Ryzen 9000シリーズの場合、Ryzen 9は「CCD×2+IOD×1」というパッケージで、Ryzen 5/7は「CCD×1+IOD×1」というパッケージだ。
Ryzen 9000シリーズのCCDの製造プロセスは、台湾TSMCの「N4X(4nm)」を採用している。ちなみにZen 5アーキテクチャには同社の3nmプロセスを採用した物理設計版も存在するそうだが、投入時期は未定だという(特に根拠はないが、筆者は高価格でも売れる第5世代EPYCで使われるのではないかと推測している)。
一方、IODは今回もTSMCの「N6(6nm)」で製造されている。今回もIODにはGPU(Radeon Graphics)が内蔵されているが、Ryzen 7000シリーズから設計に変わりはなく、RDNA 2アーキテクチャで演算ユニット(CU)2基の“ミニGPU”となる。「画面を映す」程度の性能しか持たない。

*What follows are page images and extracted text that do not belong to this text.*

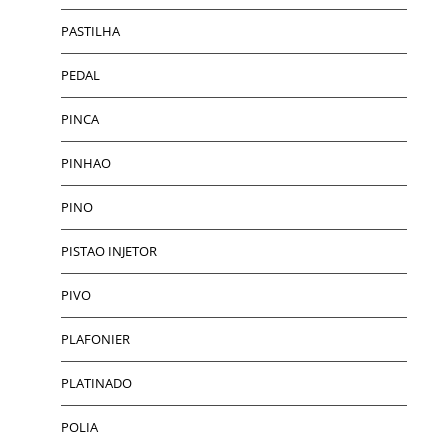
PASTILHA
PEDAL
PINCA
PINHAO
PINO
PISTAO INJETOR
PIVO
PLAFONIER
PLATINADO
POLIA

対応CPUソケットは、Ryzen 7000/8000シリーズと同じ「Socket AM5」を引き続き採用する。マザーボードのチップセットはZen 4世代の「AMD 600シリーズ」に引き続き対応する一方で、Ryzen 9000シリーズのリリースに合わせて新型の「AMD 800シリーズ」も登場する。AMD 800シリーズは、上位モデルでUSB4(≒Thunderbolt 3)ポートの実装が必須化されたこと以外は、AMD 600シリーズから基本仕様に大きな変更は加えられていない(詳細は後述)。